Note: It is worth highlighting that there have been and are attempts to come up with smaller models still delivering comparative performance to the original models. Notably DilBert. But these are still quite large compared to a simple RNN model (e.g. DilBert has around 66M parameters).

Yes: Easy to prototype/understand

Say you are given an NLP problem and asked to assess the feasibility of using a Seq2Seq/Transformer model. You can quickly have Seq2Seq model up and running compared to a Transformer, as Seq2Seq models are much simpler and easier to understand. If you’re keen on learning how to implement Seq2Seq models and understand how they work, you can try my course “Machine Translation in Python” on DataCamp.

Yes: RNNs are evolving

There’s always research done to improve RNN based models and improve their ability to preserve long-term dependencies. One particular example is found in the paper Mogrifier LSTM [6].

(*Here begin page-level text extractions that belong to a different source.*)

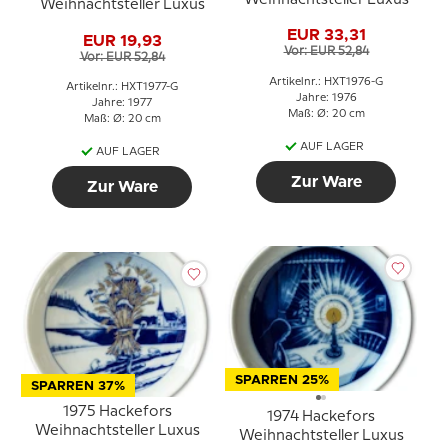
Weihnachtsteller Luxus
EUR 33,31
EUR 19,93
Vor: EUR 52,84
Vor: EUR 52,84
Artikelnr.: HXT1976-G
Artikelnr.: HXT1977-G
Jahre: 1976
Jahre: 1977
Maß: Ø: 20 cm
Maß: Ø: 20 cm
AUF LAGER
AUF LAGER
Zur Ware
Zur Ware
SPARREN 25%
SPARREN 37%
1975 Hackefors
1974 Hackefors
Weihnachtsteller Luxus
Weihnachtsteller Luxus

No: The Transformer model delivers better performance across many NLP tasks

It is no brainer that, it has been proven constantly that Transformer models outperform sequential models almost always. Therefore, if you are all about performance and no need to worry about memory, Transformers would be the to-go solution.

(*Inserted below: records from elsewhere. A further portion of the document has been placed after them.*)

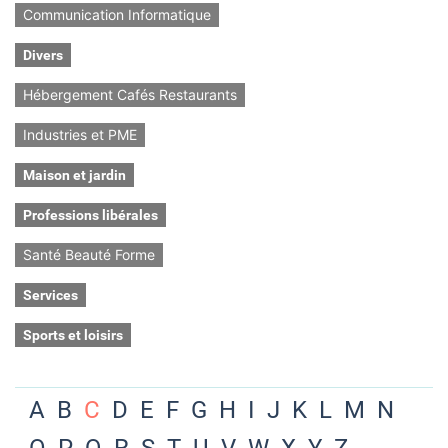
Communication Informatique
Divers
Hébergement Cafés Restaurants
Industries et PME
Maison et jardin
Professions libérales
Santé Beauté Forme
Services
Sports et loisirs
A
B
C
D
E
F
G
H
I
J
K
L
M
N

No: Transformer models are more robust to adverserial attacks

Improving models against adversarial attacks is an important field of research in machine learning. Research has been done assessing Transformers/RNNs ability to withstand adversarial attacks [7]. It appears to be that Transformer models are more robust against adversarial attacks.

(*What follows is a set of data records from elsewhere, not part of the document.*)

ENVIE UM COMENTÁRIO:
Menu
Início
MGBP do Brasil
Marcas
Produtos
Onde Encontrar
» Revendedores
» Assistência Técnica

Does it have to be yes or no?

We shouldn’t forget that it doesn’t have to be yes or no and we can in fact leverage the best of both worlds. While transformer based models have superior performance, RNN based models are low in memory consumption. May be it’s possible to reach a trade-off between the two by combining them to a single model.

Hopefully, we’ll see some exciting research in the future trying to combine these two super powers to one single awesome model!